Systematic error arises when your experimental procedure and/or apparatus somehow cause all your measurements to be shifted away from the true value of the quantity you set out to measure. A systematic error happens in the same direction and the same (or similar) size in all your data, so its effect only shows up when an alternate measurement procedure is compared to yours.
For example, if you measure the length of an object with a meter stick that is 1.1 m rather than 1 m long (i.e. the spacing between mm marks is 10% too large) then all of your length measurements will be smaller than those measured with a calibrated meter stick (since the marks are too far apart, you’ll count fewer of them than you should). Systematic errors are biases in the experimental process that need to be considered separately from resolution error and random uncertainty. One good way to identify systematic error is to try several methods of collecting the same data.
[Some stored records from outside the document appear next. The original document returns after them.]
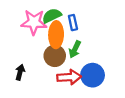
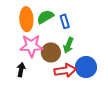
pink star: (34, 22) -> (31, 46), moved
orange ellipse: (56, 35) -> (26, 19), moved

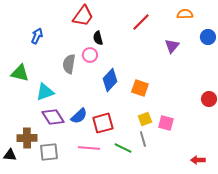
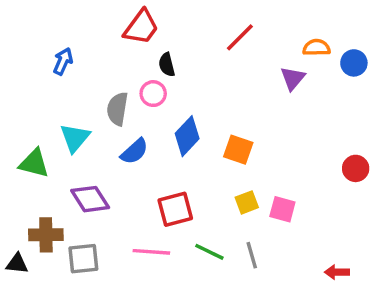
orange semicircle: (185, 14) -> (316, 48), moved
green triangle: (20, 73) -> (34, 163), moved
cyan triangle: (45, 92) -> (75, 138), moved, turned -30
blue semicircle: (79, 116) -> (134, 151), moved
gray line: (143, 139) -> (252, 255), moved

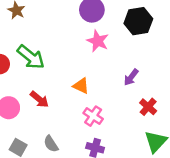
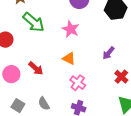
pink star: (98, 41) -> (71, 29), moved
green arrow: (31, 57) -> (34, 22), moved

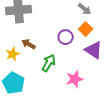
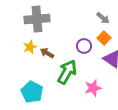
yellow star: (13, 54) -> (30, 47), moved
green arrow: (49, 63) -> (67, 72), size x1.4

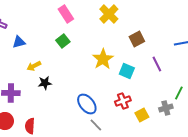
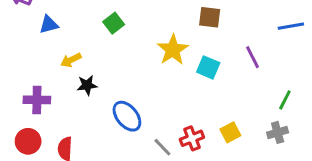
brown square: (137, 39) -> (210, 17), moved, turned 35
red cross: (123, 101) -> (192, 138), moved
blue ellipse: (87, 104) -> (127, 116), moved
gray cross: (166, 108) -> (278, 132), moved

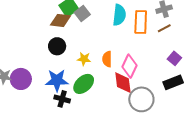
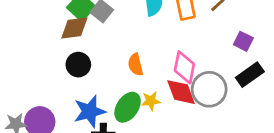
yellow star: (84, 59) -> (151, 101), moved
orange semicircle: (107, 59) -> (135, 65), moved
gray circle: (141, 99) -> (209, 89), moved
If they should produce equal results (within resolution and random errors) but are consistently shifted from each other, then at least one method has a systematic error. Another hint that you have a systematic error is to analyze your data for an expected shape or pattern. If the basic pattern is what theory predicts but there is an offset, either the theory applies poorly to reality or you have a systematic error. The best scenario is that you identify the source of systematic error and eliminate it from your process. If that doesn’t happen, at least the size of systematic error can be estimated from careful checks like these.
When you make a measurement you will often have multiple sources of uncertainty. Sometimes you have designed your experiment so that multiple sources of uncertainty are all accounted for in the variation between trials. Sometimes one source of uncertainty has a much larger contribution than others, in which case the smaller contributions can be ignored. But what if two or more sources of uncertainty are not represented in the SEM of repeated trials, and are about equal in their impact? In order to obtain a final estimate of uncertainty you can combine the sources by adding in quadrature. Adding in quadrature means to square each individual uncertainty, add them all together, and take the square root of the sum, \(\delta x_\mathrm{total} = \sqrt{(\delta x_1)^2 + (\delta x_2)^2 + (\delta x_3)^2 + \cdots}\) where \(\delta x_\mathrm{total}\) is the total uncertainty in the measured value \(x\) and \(\delta x_1\),\(\delta x_2\),\(\delta x_3\),… are the uncertainties in \(x\) from various independent sources.
When combining different sources of uncertainty make sure they have the same units
Remember: Systematic errors should be dealt with separately, by eliminating all you possibly can and estimating the size of remaining shifts, in addition to pinpointing the specific effect they would have on the final analysis. (Would they make the value you measure too large? Would they make a linear graph look quadratic? etc.)